Op slechts 20 jarige leeftijd werd ook Gabriël Metsu toegelaten tot het Leidse Sint Lucasgilde. Metsu was een leerling van Gerard Dou en maakte historiestukken en Bijbelse voorstellingen, maar werd het beroemdst vanwege zijn genrekunst. Zijn werken werden beïnvloed door tijdgenoten als Johannes Vermeer en Jan Steen, hierdoor is zijn stijl erg wisselend.

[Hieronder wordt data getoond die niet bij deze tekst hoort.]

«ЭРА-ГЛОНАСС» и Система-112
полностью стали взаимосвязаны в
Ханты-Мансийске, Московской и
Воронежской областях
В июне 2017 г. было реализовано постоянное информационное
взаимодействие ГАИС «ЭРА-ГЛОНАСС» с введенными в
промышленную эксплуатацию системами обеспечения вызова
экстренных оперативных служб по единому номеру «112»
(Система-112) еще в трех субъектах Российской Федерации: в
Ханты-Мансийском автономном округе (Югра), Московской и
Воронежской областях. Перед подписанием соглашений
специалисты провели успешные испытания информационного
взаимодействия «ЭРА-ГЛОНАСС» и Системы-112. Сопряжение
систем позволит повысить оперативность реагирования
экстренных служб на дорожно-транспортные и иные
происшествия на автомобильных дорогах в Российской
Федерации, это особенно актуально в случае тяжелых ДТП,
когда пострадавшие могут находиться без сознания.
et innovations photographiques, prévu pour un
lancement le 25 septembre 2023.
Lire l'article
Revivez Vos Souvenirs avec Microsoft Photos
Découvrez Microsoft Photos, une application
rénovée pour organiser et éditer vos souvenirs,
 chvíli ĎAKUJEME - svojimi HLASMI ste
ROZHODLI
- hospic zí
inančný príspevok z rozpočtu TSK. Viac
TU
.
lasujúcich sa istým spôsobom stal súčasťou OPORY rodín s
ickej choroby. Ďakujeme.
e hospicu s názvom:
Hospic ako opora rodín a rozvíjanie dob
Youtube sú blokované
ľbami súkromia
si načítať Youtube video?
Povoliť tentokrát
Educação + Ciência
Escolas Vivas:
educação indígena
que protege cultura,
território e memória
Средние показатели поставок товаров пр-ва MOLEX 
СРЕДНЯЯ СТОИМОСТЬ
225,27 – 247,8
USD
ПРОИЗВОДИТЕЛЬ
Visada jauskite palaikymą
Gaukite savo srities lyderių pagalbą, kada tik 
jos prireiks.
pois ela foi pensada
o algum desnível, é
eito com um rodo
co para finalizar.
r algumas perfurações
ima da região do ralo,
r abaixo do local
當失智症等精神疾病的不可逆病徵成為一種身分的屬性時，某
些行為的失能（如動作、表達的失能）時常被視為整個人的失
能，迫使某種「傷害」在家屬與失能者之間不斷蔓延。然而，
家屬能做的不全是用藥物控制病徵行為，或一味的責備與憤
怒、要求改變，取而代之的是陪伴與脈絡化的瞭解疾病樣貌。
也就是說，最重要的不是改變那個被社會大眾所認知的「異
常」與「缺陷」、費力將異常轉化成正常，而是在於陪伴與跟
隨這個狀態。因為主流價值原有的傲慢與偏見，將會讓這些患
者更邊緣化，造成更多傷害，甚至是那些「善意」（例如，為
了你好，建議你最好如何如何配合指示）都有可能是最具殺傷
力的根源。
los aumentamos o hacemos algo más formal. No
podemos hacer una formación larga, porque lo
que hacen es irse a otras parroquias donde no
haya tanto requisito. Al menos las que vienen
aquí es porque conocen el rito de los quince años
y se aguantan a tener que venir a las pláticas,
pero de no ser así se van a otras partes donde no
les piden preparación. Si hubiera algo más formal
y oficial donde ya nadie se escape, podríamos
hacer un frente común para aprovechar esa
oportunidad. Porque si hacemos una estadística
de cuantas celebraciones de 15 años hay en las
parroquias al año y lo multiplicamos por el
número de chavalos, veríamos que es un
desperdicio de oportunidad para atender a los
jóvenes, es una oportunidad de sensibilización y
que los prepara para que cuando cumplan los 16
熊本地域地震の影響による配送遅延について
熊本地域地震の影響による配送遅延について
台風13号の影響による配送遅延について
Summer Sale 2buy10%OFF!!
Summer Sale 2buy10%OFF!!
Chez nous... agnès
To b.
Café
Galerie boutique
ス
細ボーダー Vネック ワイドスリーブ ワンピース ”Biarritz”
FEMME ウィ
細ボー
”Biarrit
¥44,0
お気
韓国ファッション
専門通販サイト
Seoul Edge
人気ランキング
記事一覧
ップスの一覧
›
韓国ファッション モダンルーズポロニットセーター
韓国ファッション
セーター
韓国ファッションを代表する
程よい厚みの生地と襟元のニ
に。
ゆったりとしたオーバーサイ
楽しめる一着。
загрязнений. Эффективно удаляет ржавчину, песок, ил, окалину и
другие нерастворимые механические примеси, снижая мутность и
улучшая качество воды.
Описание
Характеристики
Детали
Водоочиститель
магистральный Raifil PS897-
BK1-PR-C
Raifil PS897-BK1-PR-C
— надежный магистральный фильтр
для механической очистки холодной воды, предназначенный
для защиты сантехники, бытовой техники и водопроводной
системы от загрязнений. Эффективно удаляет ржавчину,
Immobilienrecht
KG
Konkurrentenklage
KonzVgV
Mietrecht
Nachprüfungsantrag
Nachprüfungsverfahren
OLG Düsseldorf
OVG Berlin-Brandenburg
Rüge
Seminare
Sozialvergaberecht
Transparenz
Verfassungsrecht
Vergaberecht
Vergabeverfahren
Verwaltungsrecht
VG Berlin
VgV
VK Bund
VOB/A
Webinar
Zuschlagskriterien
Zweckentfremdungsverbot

![]() Johannes Vermeer werd in 1632 geboren in Delft als zoon van een satijnwever. Vermeer woonde zijn gehele jeugd in Delft, maar ging daarna vermoedelijk in de leer bij kunstschilders in Utrecht. De kenmerken van de Utrechtse Caravaggisten komen terug in zijn schilderijen en mogelijk reisde hij zelf ook naar Italië. In 1653 schreef Vermeer zich in bij het Sint Lucasgilde in Delft. Er is weinig bekend over Vermeer’s schildercarrière, maar er wordt algemeen vanuit gegaan dat hij minder dan 50 werken maakte. Vermoedelijk werkte hij met name in opdracht. Naast kunstschilder was hij ook handelaar in kunstwerken. Vermeer was in 1662/1663 en 1670/1671 voorman van het gilde. Vermeer schilderde verstilde genreschilderen, vaak met bijzonder licht dat vanuit een raam de ruimte binnenvalt. Zijn werken worden gekenmerkt door het gebruikte van dure blauwe en gele pigmenten. Vermeer leefde zijn hele werkzame leven in Delft en werd zwaar getroffen door het rampjaar 1672, waarin ook de kunstmarkt instortte. Na een opwelling van razernij, overleed hij in 1675. Vermeer liet 11 kinderen na en werd begraven in de Oude Kerk in Delft. Na zijn dood raakte Vermeer in de vergetelheid, totdat hij in 1866 werd herontdekt door de Frans criticus Théophile Thoré-Bürger. |
Johannes Vermeer en Pieter de Hoogh
In de jaren 50 van de 17e eeuw werden Johannes Vermeer en Pieter de Hoogh toegelaten tot het Sint Lucasgilde in Delft. Beide schilders maakten onberispelijk schone interieurs en hun stijl is duidelijk door elkaar beïnvloed. Toch zijn er ook verschillen. Waar het licht bij Vermeer vaak de voorstelling binnenvalt, is in de schilderijen van de Hoogh vaak een doorkijkje naar buiten te zien. Vermeer had een voorkeur voor heldere gele en blauwe kleuren, terwijl de Hoogh meer koos voor het warme rood en bruin.
De Nederlandse schilders hebben in de Gouden Eeuw door het afbeelden van het dagelijks leven een nieuw onderwerp geïntroduceerd in de schilderkunst. Genrekunst is sindsdien niet meer weg te denken in de kunstgeschiedenis. Vooral in de 19e eeuw met de opkomst van het realisme herleefde de interesse voor het dagelijks leven. Schilders als Frans Hals en Johannes Vermeer werden hierdoor herontdekt.
Nederlandse genrekunst uit de Gouden Eeuw is onder meer te zien in de collecties van het Rijksmuseum in Amsterdam en het Mauritshuis in Den Haag.